Nota bene: the length of time spent discussing the case where the variables are not rescaled to unit variance - i.e. using the covariance rather than correlation matrix - should not be taken as an indication that this approach is somehow more important, and certainly not that it is "better". The symmetry of the situation is simply more subtle so required longer discussion.

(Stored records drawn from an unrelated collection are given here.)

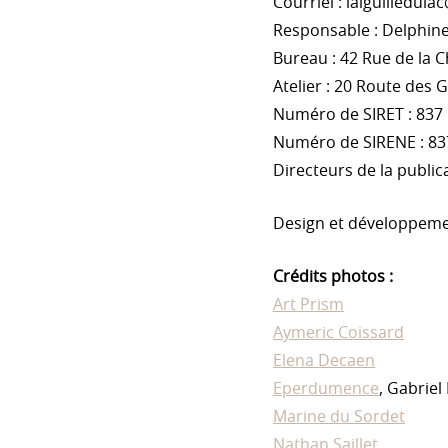
Courriel : laiguilledul
Responsable : Delphine 
Bureau : 42 Rue de la 
Atelier : 20 Route des 
Numéro de SIRET : 837
Numéro de SIRENE : 83
Directeurs de la publica
Design et développemen
Crédits photos :
Art Prism
Aymeric Coissard
Elena Decaen
Eperdumence
, Gabriel
Marine du Sordet
Nathan Saillet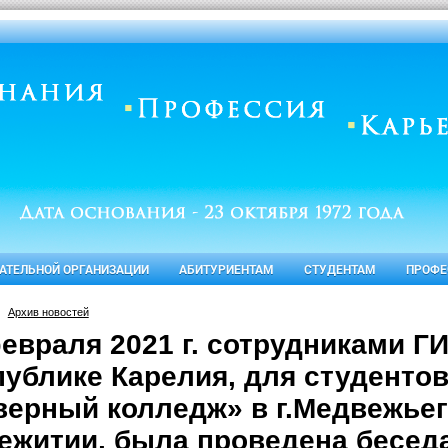
ВАТЕЛЬНОЙ ОРГАНИЗАЦИИ
АБИТУРИЕНТАМ
СТУДЕНТАМ
ПРОФЕ
Архив новостей
февраля 2021 г. сотрудниками 
публике Карелия, для студенто
верный колледж» в г.Медвежье
ежитии, была проведена бесед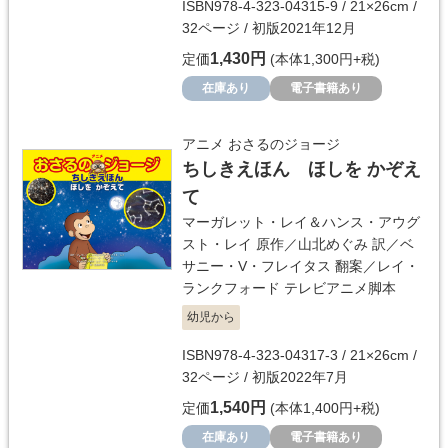
ISBN978-4-323-04315-9 / 21×26cm /
32ページ / 初版2021年12月
1,430円
定価
(本体1,300円+税)
在庫あり
電子書籍あり
アニメ おさるのジョージ
ちしきえほん ほしを かぞえ
て
マーガレット・レイ＆ハンス・アウグ
スト・レイ
原作／
山北めぐみ
訳／
ベ
サニー・V・フレイタス
翻案／
レイ・
ランクフォード
テレビアニメ脚本
幼児から
ISBN978-4-323-04317-3 / 21×26cm /
32ページ / 初版2022年7月
1,540円
定価
(本体1,400円+税)
在庫あり
電子書籍あり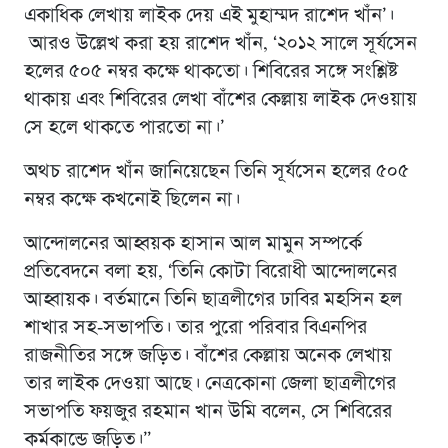
একাধিক লেখায় লাইক দেয় এই মুহাম্মদ রাশেদ খাঁন’।
আরও উল্লেখ করা হয় রাশেদ খাঁন, ‘২০১২ সালে সূর্যসেন
হলের ৫০৫ নম্বর কক্ষে থাকতো। শিবিরের সঙ্গে সংশ্লিষ্ট
থাকায় এবং শিবিরের লেখা বাঁশের কেল্লায় লাইক দেওয়ায়
সে হলে থাকতে পারতো না।’
অথচ রাশেদ খাঁন জানিয়েছেন তিনি সূর্যসেন হলের ৫০৫
নম্বর কক্ষে কখনোই ছিলেন না।
আন্দোলনের আহ্বয়ক হাসান আল মামুন সম্পর্কে
প্রতিবেদনে বলা হয়, ‘তিনি কোটা বিরোধী আন্দোলনের
আহ্বায়ক। বর্তমানে তিনি ছাত্রলীগের ঢাবির মহসিন হল
শাখার সহ-সভাপতি। তার পুরো পরিবার বিএনপির
রাজনীতির সঙ্গে জড়িত। বাঁশের কেল্লায় অনেক লেখায়
তার লাইক দেওয়া আছে। নেত্রকোনা জেলা ছাত্রলীগের
সভাপতি ফয়জুর রহমান খান উমি বলেন, সে শিবিরের
কর্মকান্ডে জড়িত।”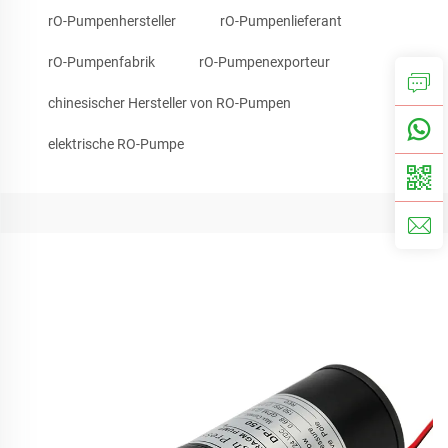
rO-Pumpenhersteller
rO-Pumpenlieferant
rO-Pumpenfabrik
rO-Pumpenexporteur
chinesischer Hersteller von RO-Pumpen
elektrische RO-Pumpe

If all N variables are roughly orthogonal then the dimension reduction will do relatively little reducing. E.g. in R
set.seed(123)
x1 <- rnorm(100)
x2 <- rnorm(100)
x3 <- rnorm(100)
x4 <- rnorm(100)
x5 <- rnorm(100)
x6 <- rnorm(100)
x7 <- rnorm(100)
x8 <- rnorm(100)
x9 <- rnorm(100)
x10 <- rnorm(100)
df1 <- cbind(x1,x2,x3,x4,x5,x6,x7,x8,x9,x10)
pcsol <- princomp(df1)
loadings(pcsol)
In essence, "orthogonal" implies "already at its smallest size".